Metadata-Version: 2.4
Name: small-hybrid-reranker
Version: 0.2.0
Summary: Lightweight hybrid reranker with baked-in model artifact.
Author: cnmoro
Keywords: nlp,ranking,reranker,search
Classifier: Operating System :: OS Independent
Classifier: Programming Language :: Python :: 3
Classifier: Programming Language :: Python :: 3 :: Only
Classifier: Topic :: Scientific/Engineering :: Artificial Intelligence
Requires-Python: >=3.10
Requires-Dist: joblib>=1.3
Requires-Dist: lightgbm>=4.5.0
Requires-Dist: model2vec>=0.7.0
Requires-Dist: numpy>=1.24
Requires-Dist: rank-bm25>=0.2.2
Description-Content-Type: text/markdown

# small-hybrid-reranker

`small-hybrid-reranker` is a lightweight reranker package with a baked-in trained model.

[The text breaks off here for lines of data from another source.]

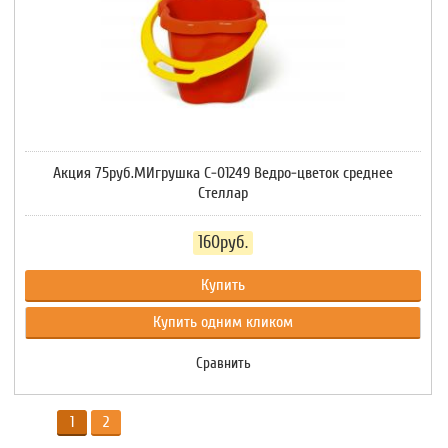
Акция 75руб.МИгрушка С-01249 Ведро-цветок среднее
Стеллар
160руб.
Купить
Купить одним кликом
Сравнить
1
2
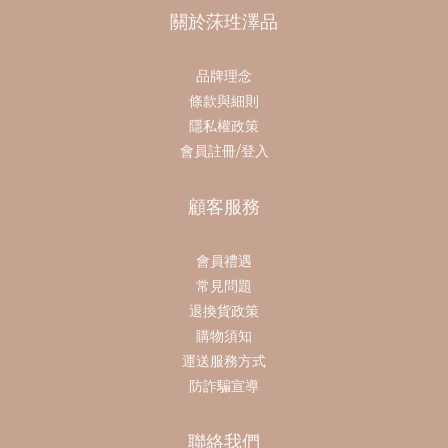
關於莯珄澤品
品牌理念
條款與細則
隱私權政策
會員註冊/登入
顧客服務
會員禮遇
常見問題
退換貨政策
購物須知
運送服務方式
防詐騙宣導
聯絡我們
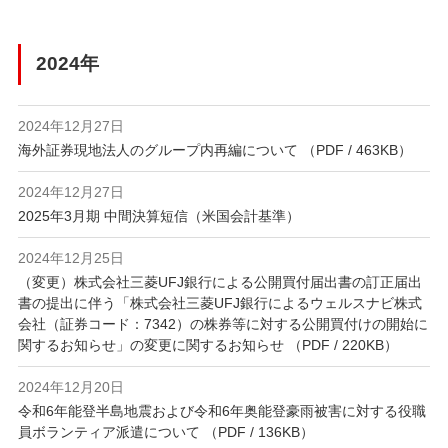
2024年
2024年12月27日
海外証券現地法人のグループ内再編について （PDF / 463KB）
2024年12月27日
2025年3月期 中間決算短信（米国会計基準）
2024年12月25日
（変更）株式会社三菱UFJ銀行による公開買付届出書の訂正届出
書の提出に伴う「株式会社三菱UFJ銀行によるウェルスナビ株式
会社（証券コード：7342）の株券等に対する公開買付けの開始に
関するお知らせ」の変更に関するお知らせ （PDF / 220KB）
2024年12月20日
令和6年能登半島地震および令和6年奥能登豪雨被害に対する役職
員ボランティア派遣について （PDF / 136KB）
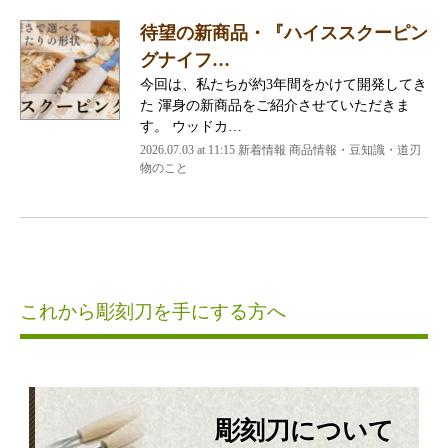
待望の新商品・『ハイススクーピン
グナイフ…
今回は、私たちが約3年間をかけて開発してき
た 渾身の新商品をご紹介させていただきま
す。 ウッドカ…
2026.07.03 at 11:15 新着情報 商品情報・豆知識・道刃
物のこと
これから彫刻刀を手にする方へ
彫刻刀について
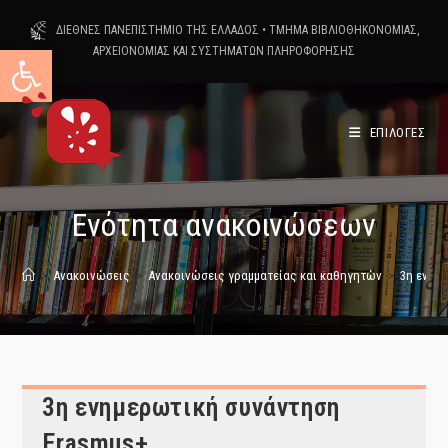
Skip
ΔΙΕΘΝΕΣ ΠΑΝΕΠΙΣΤΗΜΙΟ ΤΗΣ ΕΛΛΑΔΟΣ
•
ΤΜΗΜΑ ΒΙΒΛΙΟΘΗΚΟΝΟΜΙΑΣ,
to
Ανοίξτε τη γραμμή εργαλείων
ΑΡΧΕΙΟΝΟΜΙΑΣ ΚΑΙ ΣΥΣΤΗΜΑΤΩΝ ΠΛΗΡΟΦΟΡΗΣΗΣ
content
ΕΠΙΛΟΓΕΣ
Ενότητα ανακοινώσεων
>
Ανακοινώσεις
>
Ανακοινώσεις γραμματείας και καθηγητών
>
3η ενημ
3η ενημερωτική συνάντηση
Erasmus+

It reranks a list of passages for a query using a hybrid feature stack:
- static embeddings (`cnmoro/static-nomic-384-pten`)
- lexical overlap and token interaction sketches
- BM25 and dense retrieval priors
- listwise LightGBM ranker

The model artifact is included in the package, so there is no separate checkpoint download.

## Model In This Release

- Version `0.2.0` packages an updated model trained on all available SciFact splits in this repository (`train + test`) for maximum fit.
- Training setup used strict BM25 top-100 candidates with LightGBM LambdaRank over hybrid features.
- In-sample all-sets metric from training run:
  - `ndcg@10`: `0.89999`
  - `recall@10`: `0.89830`

Inference remains lightweight and CPU-friendly: the API is still a single `HybridReranker().rerank(query, passages)` call.

## Install

```bash
pip install small-hybrid-reranker
```

## Quickstart

```python
from small_hybrid_reranker import HybridReranker

reranker = HybridReranker()

query = "What is the speed of light?"
passages = [
    "The speed of light in a vacuum is about 299,792 km/s.",
    "Earth orbits the Sun in about 365 days.",
    "Newton described laws of motion.",
]

ranked = reranker.rerank(query, passages)
print(ranked[0])
# {'passage': 'The speed of light in a vacuum is about 299,792 km/s.', 'score': 100.0}
```

## API

### `HybridReranker(model_path: str | None = None)`

- `model_path=None`: uses baked-in model inside package.
- `model_path="...joblib"`: load your own compatible artifact.

### `rerank(query: str, passages: list[str], top_k: int | None = None) -> list[dict]`

Returns:

```python
[
  {"passage": "...", "score": 82.31},
  {"passage": "...", "score": 40.87},
]
```

Scores are floats in `[0, 100]` and sorted descending.

## Notes

- This package is optimized for reranking a provided candidate list.
- It is not a full retrieval system by itself.